WHAT YOU HAVE TO DO →
Tell me how many lines in the entries below contain the word "Umbrella"; reply with the number and nothing else.

DATASET CONTENT →
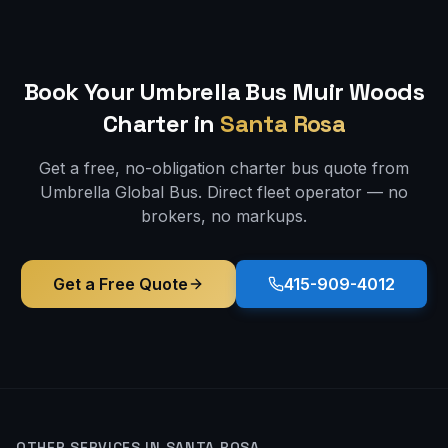
Book Your Umbrella Bus
Muir Woods
Charter in
Santa Rosa
Get a free, no-obligation charter bus quote from
Umbrella Global Bus. Direct fleet operator — no
brokers, no markups.
Get a Free Quote
415-909-4012
OTHER SERVICES IN
SANTA ROSA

EXERCISE SOLUTION →
2